The Party Gets Rolling
As previously mentioned, in early Christianity, Christmas was not widely celebrated and was overshadowed by Epiphany or the visit of the Magi, which was celebrated on January 6th. By the High Middle Ages, with Christmas becoming more prominent thanks in part to the coronation of Charlemagne on Christmas in 800 CE and William the Conqueror in 1066, Christmas was the first in a long list of religious holidays that were celebrated.
Like Saturnalia, Christmas in the Medieval and Renaissance periods was a party, filled with drinking, overeating, and merrymaking!
In England, Christmas kicked off a long continuous party that culminated in Twelfth Night celebrations, on January 5th. Leading up to the Twelve Days of Christmas celebrations was Advent, which was twenty-four days of fasting and prayer. This was done by most families to save money and food for to be used the celebrations.
The Catholic Church at the time had strict rules about celebrating during the Twelve Days of Christmas and decreed that only the minimal amount of work could take place during the celebrations. So, Advent was used to prep the farm and household for the festivities and so no rules would be broken.
During the Late Middle Ages and early Renaissance, a ‘Lord of Misrule’ was chosen to oversee the celebrations, particularly the Feast of Fools. In England, sometimes the Lord or King of Misrule was chosen by finding a pea in the Twelfth Night cake, not unlike King Cake today.

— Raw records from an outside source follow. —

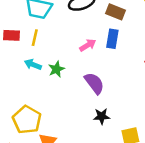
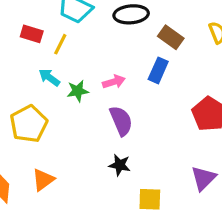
pink arrow: (88, 45) -> (114, 82), moved
yellow pentagon: (27, 120) -> (29, 124), moved

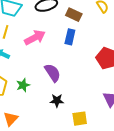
pink arrow: (114, 82) -> (35, 38), moved, size x1.5
green star: (78, 91) -> (23, 85), moved

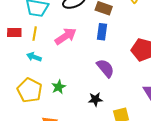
purple semicircle: (53, 73) -> (105, 68), moved

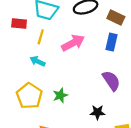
red rectangle: (14, 32) -> (19, 24), moved

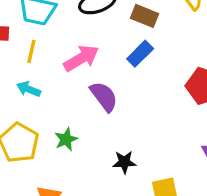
blue rectangle: (112, 42) -> (140, 54), turned 35
purple semicircle: (111, 81) -> (104, 96), moved

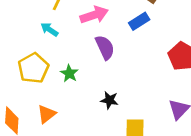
green star: (66, 139) -> (69, 73), turned -30

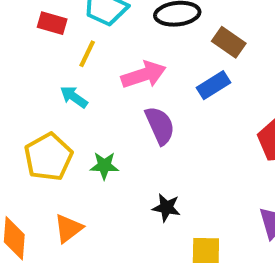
green star: (69, 73) -> (104, 166), turned -30

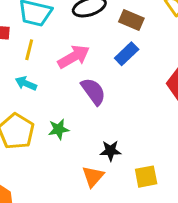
orange triangle: (68, 228) -> (93, 176), moved

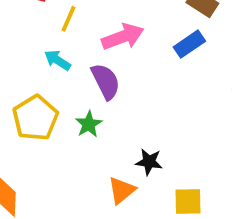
purple semicircle: (93, 91) -> (106, 81), moved
green star: (59, 129) -> (89, 124), turned -30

In France and in Switzerland a boy would be chosen to be ‘Bishop for a Day,’ much like the Saturnalias Princeps, and would be dressed in bishop’s clothes and could give light-hearted orders though out the day.
Gifts were usually given on New Year’s Day. On New Year’s Day 1532, Henry VIII of England accepted a set of Pyrean Boar Spears from Anne Boleyn, while he gave her hangings of cloth of gold, silver, and crimson satin. Reportedly, he rejected the gold cup his then-wife Catherine of Aragon had sent him as a gift. How rude!
The traditional meal during Christmas was the Yule Boar or pig for most people, since they were safer to acquire than a boar, which were quite large and could easily kill a man. Turkey was not introduced from the New World until 1532 and Henry VIII again is the first known English king to eat the bird at Christmas, since at the time, they would have been a new and rare delicacy.
Chroniclers of the courts of Europe record magnificent feasts being held, games being played, and drunken debauchery! While most peasants couldn’t afford to spend the whole day partying, they too had their fun!
Homes would be decorated with holly and ivy and large Yule logs, big enough to burn over the course of twelve days were selected and dragged home covered in ribbons to be put on the hearth. Christmas crowns were wooden structures built, covered in holly, ivy, and of course mistletoe, and hung in homes to add a bit of decoration.
In Germany, in the 16th century these were called ‘kissing bough.’ Made out of evergreens like holly and bay leaves and a touch of mistletoe (of course), these were suspended from a ceiling and required any unaware couple to share a kiss before being freed.
The Party Ends…Temporarily
As you can see, up till the 17th century, the whole Christmas season was a never-ending party, with pageants, masques and diners, gambling and sporting, and gift-giving!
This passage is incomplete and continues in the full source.